“I would, if elected, be the first Indigenous woman ever elected to the state legislature,” Fielder told them. in an interview this October. “I’d be the first woman of color to represent this district in the state Senate. But that’s unacceptable in 2020. Especially in one of the gayest towns in the country, a progressive bastion, allegedly, where people of color, immigrants, LGBTQ people, can come from anywhere and build a life.”
Her opponent, Scott Wiener, had formerly served on the San Francisco Board of Supervisors representing the Castro District. A 50-year-old gay Jewish man, Wiener was targeted this year with anti-Semitic and homophobic hate speech by Trump supporters and QAnon fanatics for proposing to eliminate anti-gay discrimination in sex offender registration laws. He is a political moderate who some see as conservative when it comes to housing and poverty issues.

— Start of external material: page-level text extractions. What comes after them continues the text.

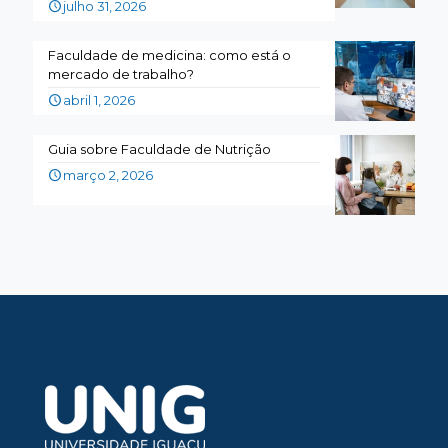
julho 31, 2026
Faculdade de medicina: como está o
mercado de trabalho?
abril 1, 2026
Guia sobre Faculdade de Nutrição
março 2, 2026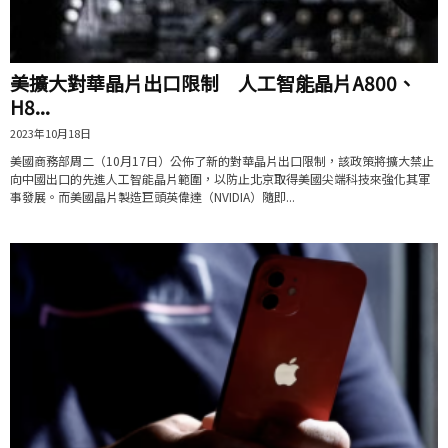
美擴大對華晶片出口限制 人工智能晶片A800、
H8...
2023年10月18日
美國商務部周二（10月17日）公佈了新的對華晶片出口限制，該政策將擴大禁止
向中國出口的先進人工智能晶片範圍，以防止北京取得美國尖端科技來強化其軍
事發展。而美國晶片製造巨頭英偉達（NVIDIA）隨即...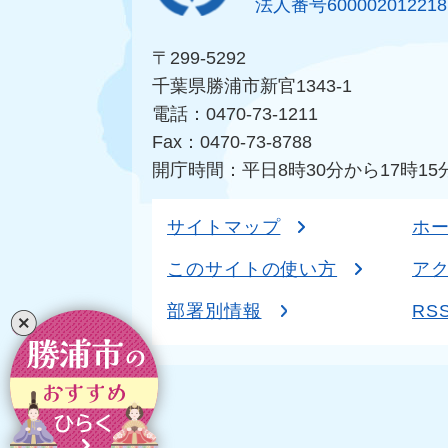
法人番号600002012218
〒299-5292
千葉県勝浦市新官1343-1
電話：0470-73-1211
Fax：0470-73-8788
開庁時間：平日8時30分から17時15
サイトマップ
ホ
このサイトの使い方
ア
部署別情報
RS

Fielder quickly proved herself adept at grassroots fundraising, drawing contributions from over 4,000 individual donors and surprising the political establishment. She charmed much of the city by campaigning from a colorful old school bus while laying out her progressive, inclusive agenda. Yet it still couldn’t put her over the top.
“We have so far won 127,000 of votes,” Fielder posted on social media on the night of November 3. “It’s not enough, but we worked damn hard for every single one, and we’re proud of every single one.”
“This campaign was never about just one person,” she later said in a press release conceding defeat. “This is a movement, and our movement is stronger than ever. No incumbent in Sacramento should feel safe.”
Fielder’s campaign had an electric effect on the burgeoning gains by socialists in San Francisco electoral politics: Another socialist, Dean Preston, won a term on the Board of Supervisors in this election. And it also compelled Wiener to reposition himself as a more progressive candidate as he was challenged from the left.
For the legendary San Francisco drag queen and prolific local activist Juanita MORE!, Tuesday’s results were a reminder that much work lies ahead for progressive Californians, even in a state this blue.
“I think we knew that these were going to be uphill battles,” MORE! told them. “It’s always going to be hard to elevate the voices of queer people, working people, indigenous people, people of color and poor people when massive corporations and Republicans are engaged in deceptive attacks on our democracy. We can’t take progressive values for granted in California — or even in San Francisco.”
MORE! expressed gratitude that parolees won their right to vote, and said she thinks Fielder “did an amazing service to our democracy, even if this wasn’t her time.”
“As for everything else, tomorrow we wake up and continue moving forward with our work,” she continued. “It’s never finished for me.”
Sa’id echoed her sentiments: “[This turnout] is a reminder that progress isn’t linear, and I don’t think we can ever expect it to be,” she told them.